I Cannot Come to The Banquet is based on the parable in the Gospel of Luke which is the Gospel appointed for today—the second Sunday after Trinity.  It is the story of a man who holds a great feast—a banquet and sends his servant to invite all the people he knows to come to the feast.  It turns out that each person he has invited has an excuse why he cannot come to the banquet.  The excuses are well explained in the chorus of the song; one bought a field, another has bought some oxen, another has married a wife.  They all ask to be excused from attending the feast.  Well on hearing that no one on his guest list can attend what does the founder of the feast do? 
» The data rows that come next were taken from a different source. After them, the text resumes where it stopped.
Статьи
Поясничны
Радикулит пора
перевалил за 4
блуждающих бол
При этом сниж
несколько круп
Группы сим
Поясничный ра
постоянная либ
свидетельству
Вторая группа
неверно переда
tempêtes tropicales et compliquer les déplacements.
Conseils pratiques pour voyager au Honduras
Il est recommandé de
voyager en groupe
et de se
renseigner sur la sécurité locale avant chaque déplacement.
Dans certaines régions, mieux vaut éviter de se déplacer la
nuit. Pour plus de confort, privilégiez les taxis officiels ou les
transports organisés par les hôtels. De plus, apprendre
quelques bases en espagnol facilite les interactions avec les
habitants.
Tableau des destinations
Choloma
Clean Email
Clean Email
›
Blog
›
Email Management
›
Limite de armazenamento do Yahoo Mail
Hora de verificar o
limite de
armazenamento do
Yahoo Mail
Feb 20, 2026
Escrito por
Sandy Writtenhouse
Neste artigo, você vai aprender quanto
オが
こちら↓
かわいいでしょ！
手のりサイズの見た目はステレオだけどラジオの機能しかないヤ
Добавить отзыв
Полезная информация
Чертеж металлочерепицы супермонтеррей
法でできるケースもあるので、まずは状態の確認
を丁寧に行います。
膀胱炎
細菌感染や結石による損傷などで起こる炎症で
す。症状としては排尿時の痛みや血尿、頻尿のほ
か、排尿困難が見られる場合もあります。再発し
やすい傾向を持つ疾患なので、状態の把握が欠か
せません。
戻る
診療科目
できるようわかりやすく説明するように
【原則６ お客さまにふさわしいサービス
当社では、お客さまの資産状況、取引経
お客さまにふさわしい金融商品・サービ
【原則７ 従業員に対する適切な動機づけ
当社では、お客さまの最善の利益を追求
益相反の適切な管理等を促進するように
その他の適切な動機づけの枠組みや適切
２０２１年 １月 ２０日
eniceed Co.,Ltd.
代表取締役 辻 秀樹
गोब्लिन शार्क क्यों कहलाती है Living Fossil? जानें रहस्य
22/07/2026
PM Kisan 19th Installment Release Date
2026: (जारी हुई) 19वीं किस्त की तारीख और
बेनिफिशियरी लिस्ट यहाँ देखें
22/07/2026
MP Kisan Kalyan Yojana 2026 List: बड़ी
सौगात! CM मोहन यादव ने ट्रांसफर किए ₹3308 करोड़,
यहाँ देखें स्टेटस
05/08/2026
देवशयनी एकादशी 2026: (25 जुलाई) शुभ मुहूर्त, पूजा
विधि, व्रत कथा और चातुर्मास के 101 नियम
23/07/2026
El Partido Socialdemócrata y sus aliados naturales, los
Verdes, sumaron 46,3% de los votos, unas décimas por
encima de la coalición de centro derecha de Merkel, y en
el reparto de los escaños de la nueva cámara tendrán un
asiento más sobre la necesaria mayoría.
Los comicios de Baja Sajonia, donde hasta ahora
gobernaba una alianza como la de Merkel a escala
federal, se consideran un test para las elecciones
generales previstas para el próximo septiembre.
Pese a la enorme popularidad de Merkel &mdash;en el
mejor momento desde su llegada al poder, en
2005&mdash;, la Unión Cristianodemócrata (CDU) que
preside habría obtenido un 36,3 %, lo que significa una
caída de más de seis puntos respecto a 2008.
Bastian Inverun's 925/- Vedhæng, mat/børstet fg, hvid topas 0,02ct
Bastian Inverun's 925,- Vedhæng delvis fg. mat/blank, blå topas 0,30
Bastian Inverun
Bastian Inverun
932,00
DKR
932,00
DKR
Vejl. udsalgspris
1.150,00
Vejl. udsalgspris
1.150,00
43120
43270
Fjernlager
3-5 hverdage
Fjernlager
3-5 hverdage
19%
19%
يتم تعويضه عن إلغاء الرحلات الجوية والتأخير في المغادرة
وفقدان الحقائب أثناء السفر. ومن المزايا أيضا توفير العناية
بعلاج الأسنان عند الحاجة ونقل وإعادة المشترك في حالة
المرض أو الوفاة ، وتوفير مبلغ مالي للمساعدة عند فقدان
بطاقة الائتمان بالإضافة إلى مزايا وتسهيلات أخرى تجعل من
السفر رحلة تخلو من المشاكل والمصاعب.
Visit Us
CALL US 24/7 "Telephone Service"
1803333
His reaction is quite understandable at first.  He gets angry.  Here he has gone to all this trouble and prepared a feast and no one wants to come and share the celebration with him.  I’m sure all of us would feel the same way.  We could say at least they did send their regrets and just not show up.  However, rather than getting into a snit what does he do?  Rather than giving up he send his servant out and invites all the people who would not normally be included in—the poor, the halt, and the lame.  He wants his house to be filled with those that will appreciate the value of what he is offering.
The meaning of this parable seems clear to us reading it.  It is easier to understand than some of Jesus’ parables.  God offers a banquet to us.  As Christians we are people who will be invited to God’s banquet that is prepared for us in God’s kingdom.  However, many of us who are invited to God’s feast with all the wonderful food and drink that will feed our souls, will decide we have better things to do than attend the Great Feast.   The excuses given by the invited guest all sound reasonable to our ears.  I have business to take care of—my job is very high powered and I can’t spare the time for a dinner party.  I have land and animals to care for that require all my care.  And the best one of all—I have just gotten married and my wife and I are leaving on our honeymoon.  They are all quite reasonable from our perspective.  I can’t find the time to go to church on Sunday.  There are not enough hours in the day to read my bible or set time aside to pray and meditate and be in conversation with God and I don’t.  I am basically retired and have the intention of doing these things and sometimes I don’t find time to do things I know I should.  Have the time or inclination to help others in need like the Good Samaritan  We don’t live as if we know that our sins—those things which separate us from the love of God are forgiven by the sacrifice of our Saviour and Redeemer.  We do not live in the blessing of being loved by God unconditionally.   We do not live in the knowledge that we have been invited to the Great Feast. 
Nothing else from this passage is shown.